Delete if P.A. cover for unnamed pillion/side car passenger is not taken. The Capital Sum Insured (CSI) per passenger is to be inserted. 20. According to the Appellant Insurance Company the terms and conditions as stipulated in the standard form were also terms and conditions in the policy issued to the Respondent owner. Therefore, IMT-18 is also applicable in the instance case, which provides for liability of the Insurance Company in respect of the personal accident relating to any unnamed pillion/side car passenger as 100%. However, such liability may be made limited to certain amount as stipulated in the first proviso to IMT-18 as noticed above. But in the instant case, whether there is any contract between the Insurance Company and the owner, limiting the insurer's liability, is not known as the Insurance Company, in spite of the opportunity given to produce the office copy of the police of insurance containing the terms and conditions of the policy kept by it for their record (it being a bilateral contract), has failed to produce the same. The explanation sought to be given in the application filed in Misc. Case No. 2475/2008, cannot be accepted being not believable. It is strange and not believable that the Insurance Company did not keep duly filled up terms and condition of the policy along with the policy docket. If they do not keep that, they are to suffer. The Insurance Company, in fact, though filed the certificate of insurance along with the policy schedule, did not file the copy of the policy, as noticed above, which is different from the certificate of insurance.
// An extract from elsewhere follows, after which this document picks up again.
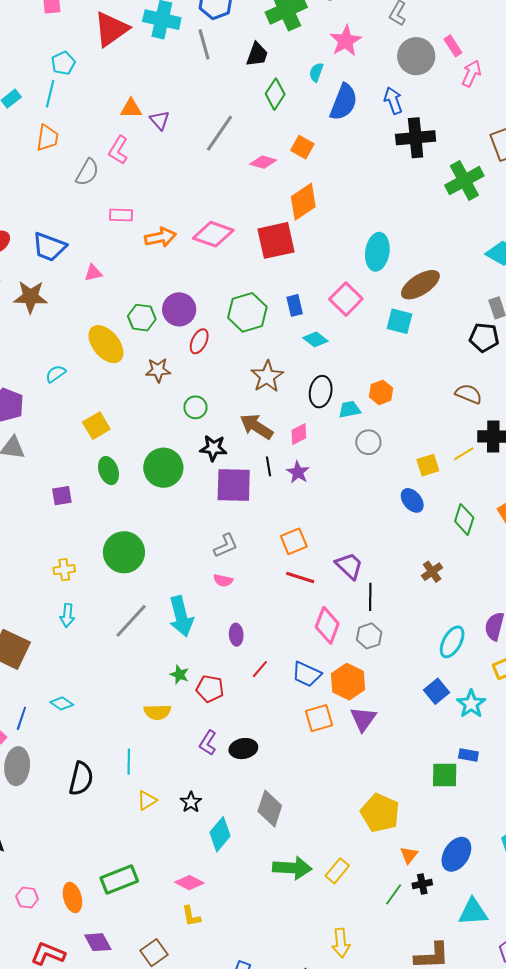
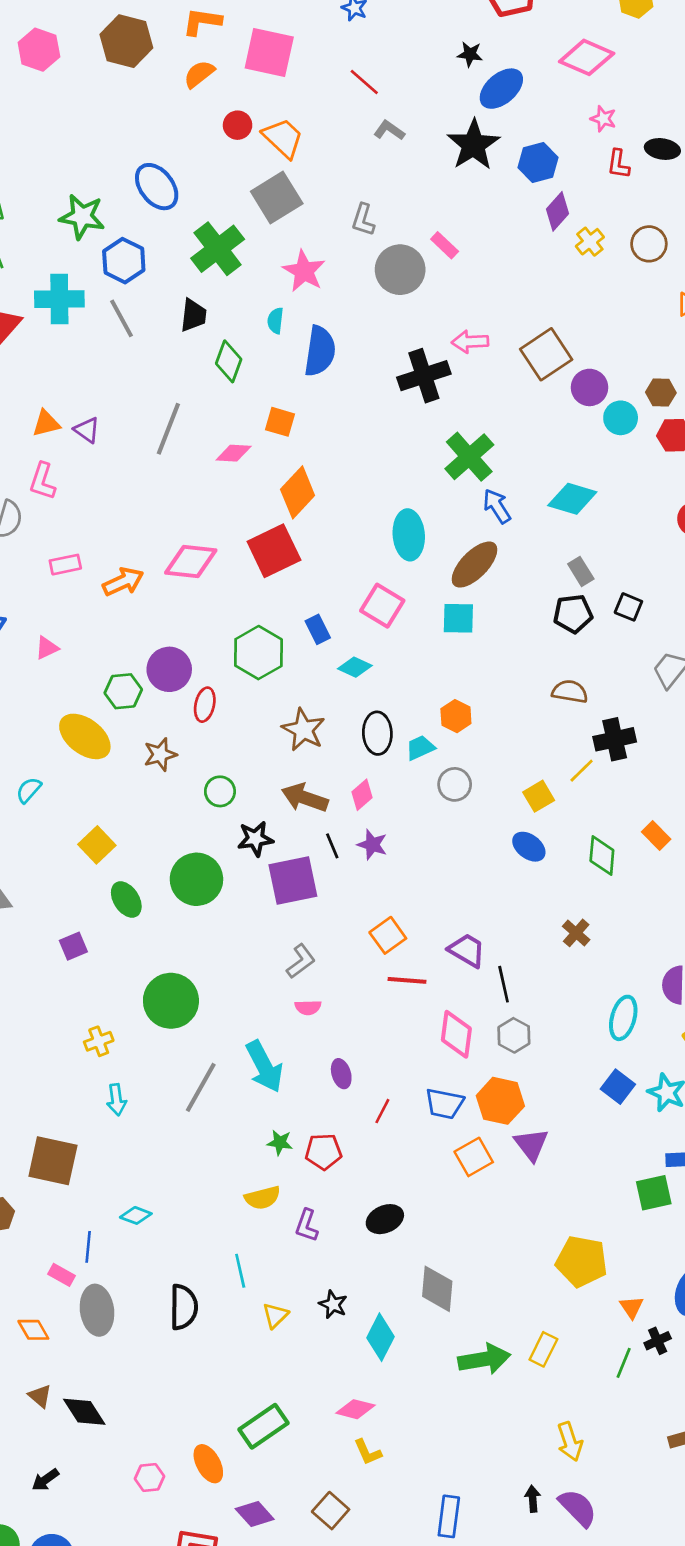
pink arrow: (471, 74) -> (470, 342), moved, turned -104
blue arrow: (393, 101) -> (497, 506), moved
green cross: (464, 181) -> (469, 457), moved
purple L-shape: (208, 743) -> (307, 1225), moved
In the absence of any proof limiting the liability in the contract of insurance as envisaged in the IMT-18, it is to be presumed that the liability of the Insurance Company is 100% in the instant case as the claimant has suffered permanent total disablement and paid extra premium of Rs.120/-. Merely because the figures "2 × 1,00,000" has been mentioned against the premium paid towards personal accident benefit, it cannot conclusively be held that the limits of liability of the Insurance Company in respect of the pillion rider has been limited to Rs.1,00,000/-, for the reasons recorded above. 21. The appeal filed by the Insurance Company, therefore, fails being devoid of merits. No costs. Appeal dismissed.